%%

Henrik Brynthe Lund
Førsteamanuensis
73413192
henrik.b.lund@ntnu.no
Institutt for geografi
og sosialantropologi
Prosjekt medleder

%%
%%

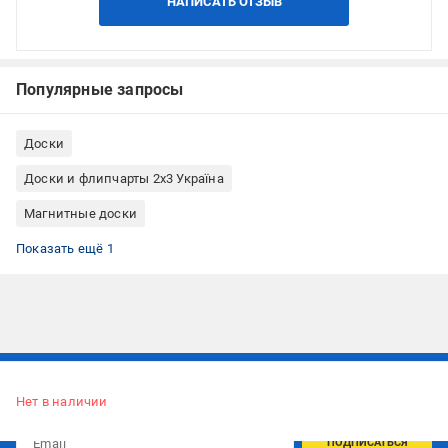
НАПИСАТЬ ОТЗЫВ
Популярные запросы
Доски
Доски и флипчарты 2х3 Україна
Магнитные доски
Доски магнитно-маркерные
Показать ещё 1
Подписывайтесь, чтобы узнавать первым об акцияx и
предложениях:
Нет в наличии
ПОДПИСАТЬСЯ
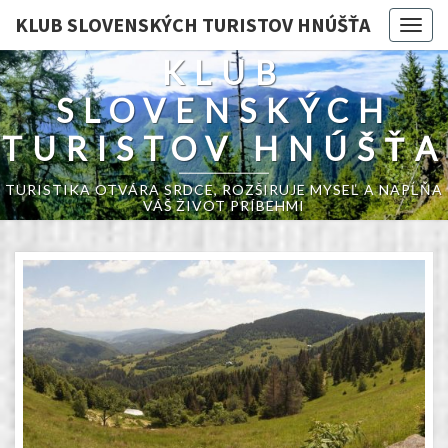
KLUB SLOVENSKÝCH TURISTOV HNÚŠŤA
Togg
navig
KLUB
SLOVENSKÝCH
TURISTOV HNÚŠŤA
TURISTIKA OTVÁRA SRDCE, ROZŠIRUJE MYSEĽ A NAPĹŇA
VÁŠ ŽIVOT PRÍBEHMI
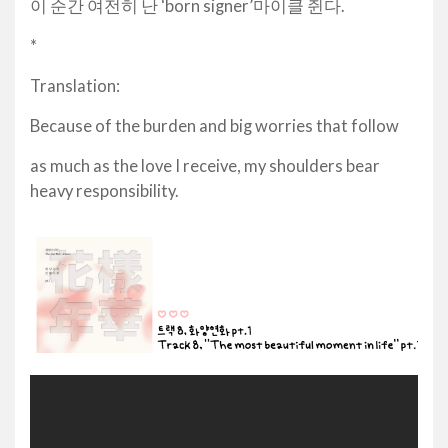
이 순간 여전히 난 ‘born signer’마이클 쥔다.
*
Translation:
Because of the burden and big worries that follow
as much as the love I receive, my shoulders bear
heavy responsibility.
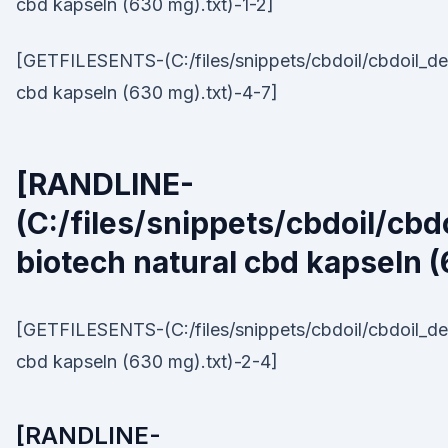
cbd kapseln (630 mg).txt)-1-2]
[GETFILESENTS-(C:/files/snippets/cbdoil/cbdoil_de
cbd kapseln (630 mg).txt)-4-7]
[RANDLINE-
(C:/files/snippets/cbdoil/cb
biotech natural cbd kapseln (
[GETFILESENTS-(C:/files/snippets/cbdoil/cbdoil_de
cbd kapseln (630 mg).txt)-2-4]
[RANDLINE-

%%

● Your goal:
Scan the data, and report each line that uses the word "KLUB".

● Response area:
KLUB SLOVENSKÝCH TURISTOV HNÚŠŤA
KLUB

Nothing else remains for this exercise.